Report back every line from the entries below in which the word "Preferences" occurs.

* Document layout detection data:
--

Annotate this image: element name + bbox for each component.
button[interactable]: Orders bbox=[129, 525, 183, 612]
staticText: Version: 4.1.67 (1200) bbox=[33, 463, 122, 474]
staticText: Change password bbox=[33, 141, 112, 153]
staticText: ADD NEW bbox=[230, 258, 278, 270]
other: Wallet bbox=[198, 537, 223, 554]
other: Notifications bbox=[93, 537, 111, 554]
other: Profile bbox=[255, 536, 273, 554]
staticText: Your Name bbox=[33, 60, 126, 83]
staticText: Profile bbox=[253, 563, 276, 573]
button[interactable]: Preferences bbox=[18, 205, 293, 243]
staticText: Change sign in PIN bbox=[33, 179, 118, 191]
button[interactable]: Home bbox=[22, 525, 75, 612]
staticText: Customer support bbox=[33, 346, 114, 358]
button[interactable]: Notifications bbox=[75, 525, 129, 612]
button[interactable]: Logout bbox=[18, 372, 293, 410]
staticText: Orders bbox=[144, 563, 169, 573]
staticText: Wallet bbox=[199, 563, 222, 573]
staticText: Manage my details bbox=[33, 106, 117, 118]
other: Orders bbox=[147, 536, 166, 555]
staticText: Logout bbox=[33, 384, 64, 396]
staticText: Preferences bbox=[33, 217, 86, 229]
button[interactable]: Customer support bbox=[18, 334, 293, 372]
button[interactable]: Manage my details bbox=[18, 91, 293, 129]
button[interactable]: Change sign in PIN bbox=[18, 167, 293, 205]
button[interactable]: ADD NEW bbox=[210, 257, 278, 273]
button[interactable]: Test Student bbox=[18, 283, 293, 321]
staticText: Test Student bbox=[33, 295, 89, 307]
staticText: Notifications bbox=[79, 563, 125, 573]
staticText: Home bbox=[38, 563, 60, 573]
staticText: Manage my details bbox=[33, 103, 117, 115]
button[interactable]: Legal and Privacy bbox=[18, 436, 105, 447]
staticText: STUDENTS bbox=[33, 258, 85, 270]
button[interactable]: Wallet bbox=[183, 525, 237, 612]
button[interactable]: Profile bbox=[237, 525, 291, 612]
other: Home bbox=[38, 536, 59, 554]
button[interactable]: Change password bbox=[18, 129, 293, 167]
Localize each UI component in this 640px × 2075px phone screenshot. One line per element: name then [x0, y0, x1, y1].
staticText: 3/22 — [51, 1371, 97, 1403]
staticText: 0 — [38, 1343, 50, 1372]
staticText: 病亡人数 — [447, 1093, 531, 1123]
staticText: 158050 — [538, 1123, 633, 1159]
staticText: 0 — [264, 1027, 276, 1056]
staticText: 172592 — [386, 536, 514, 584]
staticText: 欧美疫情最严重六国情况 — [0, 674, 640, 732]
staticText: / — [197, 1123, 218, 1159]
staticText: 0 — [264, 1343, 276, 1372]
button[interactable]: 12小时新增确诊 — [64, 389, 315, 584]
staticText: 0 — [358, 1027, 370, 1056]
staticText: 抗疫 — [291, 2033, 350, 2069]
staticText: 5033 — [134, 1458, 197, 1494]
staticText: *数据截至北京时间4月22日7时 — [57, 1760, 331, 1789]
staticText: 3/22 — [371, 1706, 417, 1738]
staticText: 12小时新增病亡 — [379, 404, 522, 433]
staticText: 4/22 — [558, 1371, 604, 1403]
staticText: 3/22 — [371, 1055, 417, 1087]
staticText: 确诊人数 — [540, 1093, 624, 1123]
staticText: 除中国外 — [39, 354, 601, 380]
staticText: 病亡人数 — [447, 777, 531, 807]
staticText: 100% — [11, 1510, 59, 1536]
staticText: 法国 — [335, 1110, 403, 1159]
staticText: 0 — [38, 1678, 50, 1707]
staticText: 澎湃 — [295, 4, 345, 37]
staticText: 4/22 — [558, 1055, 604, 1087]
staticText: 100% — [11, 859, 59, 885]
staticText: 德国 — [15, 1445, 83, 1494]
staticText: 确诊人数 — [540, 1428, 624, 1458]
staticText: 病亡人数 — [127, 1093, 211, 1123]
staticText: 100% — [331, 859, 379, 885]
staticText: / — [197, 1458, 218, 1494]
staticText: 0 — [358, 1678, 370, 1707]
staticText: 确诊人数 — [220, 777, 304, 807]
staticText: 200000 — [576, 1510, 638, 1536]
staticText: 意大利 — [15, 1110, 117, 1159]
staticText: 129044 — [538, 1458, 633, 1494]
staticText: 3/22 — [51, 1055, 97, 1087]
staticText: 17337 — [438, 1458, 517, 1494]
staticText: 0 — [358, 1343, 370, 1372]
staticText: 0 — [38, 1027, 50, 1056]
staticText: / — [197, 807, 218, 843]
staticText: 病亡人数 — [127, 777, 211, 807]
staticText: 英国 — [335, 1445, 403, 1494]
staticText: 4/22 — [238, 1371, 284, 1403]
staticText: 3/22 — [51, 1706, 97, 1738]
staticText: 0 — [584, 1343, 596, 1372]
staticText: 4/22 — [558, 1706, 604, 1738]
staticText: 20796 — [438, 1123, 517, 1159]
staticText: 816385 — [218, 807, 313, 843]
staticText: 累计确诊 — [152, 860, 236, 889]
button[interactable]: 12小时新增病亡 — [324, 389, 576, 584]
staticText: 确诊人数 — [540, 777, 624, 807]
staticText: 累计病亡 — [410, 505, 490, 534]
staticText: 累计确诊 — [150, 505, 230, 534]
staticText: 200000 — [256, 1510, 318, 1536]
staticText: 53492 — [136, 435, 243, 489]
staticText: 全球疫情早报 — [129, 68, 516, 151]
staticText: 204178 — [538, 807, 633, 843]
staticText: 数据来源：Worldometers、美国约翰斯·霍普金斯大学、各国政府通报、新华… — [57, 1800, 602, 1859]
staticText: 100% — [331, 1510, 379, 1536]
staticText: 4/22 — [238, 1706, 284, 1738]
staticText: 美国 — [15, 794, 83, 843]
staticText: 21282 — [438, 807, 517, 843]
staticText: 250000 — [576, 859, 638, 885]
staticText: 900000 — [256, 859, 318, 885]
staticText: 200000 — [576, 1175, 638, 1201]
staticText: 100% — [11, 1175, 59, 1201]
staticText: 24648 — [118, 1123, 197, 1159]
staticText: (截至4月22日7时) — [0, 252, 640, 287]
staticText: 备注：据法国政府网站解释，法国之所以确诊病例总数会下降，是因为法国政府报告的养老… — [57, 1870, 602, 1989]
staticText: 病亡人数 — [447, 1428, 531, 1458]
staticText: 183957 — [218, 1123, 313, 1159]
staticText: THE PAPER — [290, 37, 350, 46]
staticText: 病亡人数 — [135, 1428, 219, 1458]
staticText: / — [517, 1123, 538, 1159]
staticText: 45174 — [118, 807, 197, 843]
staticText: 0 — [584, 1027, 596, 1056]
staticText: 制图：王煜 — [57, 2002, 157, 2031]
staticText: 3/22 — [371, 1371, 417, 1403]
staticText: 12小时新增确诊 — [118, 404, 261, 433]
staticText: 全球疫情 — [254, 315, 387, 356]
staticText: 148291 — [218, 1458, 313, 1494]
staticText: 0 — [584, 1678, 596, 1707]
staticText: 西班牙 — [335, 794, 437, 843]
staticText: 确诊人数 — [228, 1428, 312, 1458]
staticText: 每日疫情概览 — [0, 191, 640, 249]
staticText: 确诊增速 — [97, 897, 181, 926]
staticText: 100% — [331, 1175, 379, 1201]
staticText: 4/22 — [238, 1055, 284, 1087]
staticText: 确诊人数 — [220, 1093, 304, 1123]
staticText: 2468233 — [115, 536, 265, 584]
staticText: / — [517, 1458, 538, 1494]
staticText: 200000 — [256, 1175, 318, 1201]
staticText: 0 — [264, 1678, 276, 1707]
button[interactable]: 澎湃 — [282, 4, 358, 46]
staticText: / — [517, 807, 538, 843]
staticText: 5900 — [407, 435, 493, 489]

--

* WRITTEN REPLY:
button[interactable]: Preferences bbox=[18, 205, 293, 243]
staticText: Preferences bbox=[33, 217, 86, 229]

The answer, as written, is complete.